Pour ses débuts à la Monnaie, Tobias Kratzer joue avec succès la carte de l’actualisation : le dictateur romain est ici un homme puissant (chef mafieux ? Politique ? On verra la police venir l’arrêter à la fin) mais élégant : il vit au milieu de la forêt dans une de ces villas ultramodernes comme on les concevait dans les années 60 (rez-de-chaussée aveugle mais premier étage entièrement vitré), change constamment de chemise blanche et tente d’obtenir les faveurs de Giunia par la séduction plutôt que par la force. Quoique. Les caméras de surveillance sont omniprésentes (les micros aussi, sans doute) et, télécommande à la main, Silla surveille sa captive jusqu’à l’obsession : une partie des fenêtres de l’étage se transforme en immense écran tandis que, en dessous, le dictateur se fait voyeur entre une quinzaine de téléviseurs de toutes tailles. Parfois aussi, les "replay" à l’infini permettent de découvrir que les choses se sont passées autrement que ce que les spectateurs croyaient avoir vu : Silla a frappé Giunia, puis il l’a violée, et c’est le remords qui explique son improbable clémence finale.
Le dynamisme de la vidéo
La vidéo permet de créer du visuel et de l’action dans de longs airs qui, sinon, peuvent sembler longs, aussi splendide soit la musique. Il en va de même de la fine caractérisation des personnages : Giunia en pin-up sensuelle et volontaire, Celia (la sœur de Silla) en femme enfant un peu folle (un personnage très cinématographique rejouant les actions principales dans sa maison de poupées), Cinna (le conseiller comploteur) en inquiétant mélange entre Drago Malefoy et Paolo Arrivabeni et Aufidio, le confident de Silla, prenant l’allure (et l’habit XVIIIe) d’un Léopold Mozart fantomatique, avec à la clé une légère réécriture d’un récitatif à la fin où Silla lui dit"Donc, tu n’existes pas ?". On ne comprend pas en revanche pourquoi Kratzer a fait de l’impétueux Cecilio une sorte de "geek/nerd" à lunettes, portant jean, parka et chemise à carreaux sur un t-shirt, amant très improbable, timoré et velléitaire de la belle Giunia. Et on n’est pas vraiment convaincu par le traitement gothique (et du coup un peu grotesque) des chœurs façon "Walking Dead".
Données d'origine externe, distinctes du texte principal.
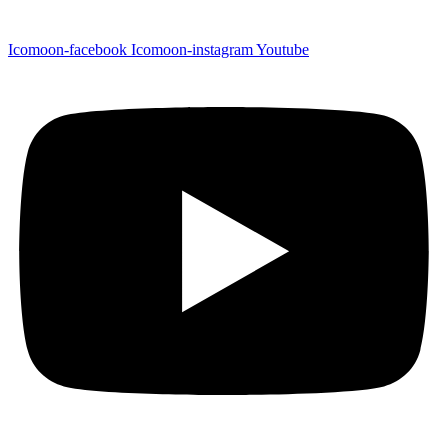
Icomoon-facebook
Icomoon-instagram
Youtube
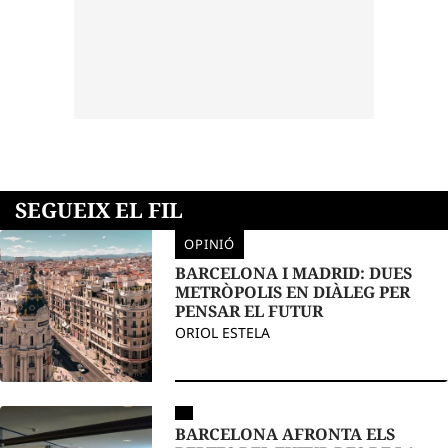
SEGUEIX EL FIL
OPINIÓ
BARCELONA I MADRID: DUES
METRÒPOLIS EN DIÀLEG PER
PENSAR EL FUTUR
ORIOL ESTELA
BARCELONA AFRONTA ELS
De retour dans la fosse après "Foxie" au printemps, Antonello Manacorda fait à nouveau forte impression. Le chef italien a parfaitement assimilé tout l’apport du mouvement baroque et, parfois en recourant à de très légers aménagements de l’orchestration, mène la soirée avec clarté, précision et dynamisme. Il excelle aussi à faire ressentir, particulièrement dans les passages purement orchestraux ou les récitatifs accompagnés, toute la noirceur du drame.
Extraordinaire, brillantissime…
Exception faite d’un Carlo Alemano puissant mais usé dans le petit rôle d’Aufidio, la distribution est excellente : un Jeremy Ovenden à la projection limitée mais d’une grande élégance dans le rôle-titre, une Lenneke Ruiten brillantissime dans les aigus et les coloratures de Giunia (fût-ce au prix d’un léger fléchissement au deuxième acte), une impeccable Simona Saturova en Cinna, une Anna Bonitatibus fabuleuse et aux nuances superbes en Cecilio et une extraordinaire Ilse Eerens en Celia.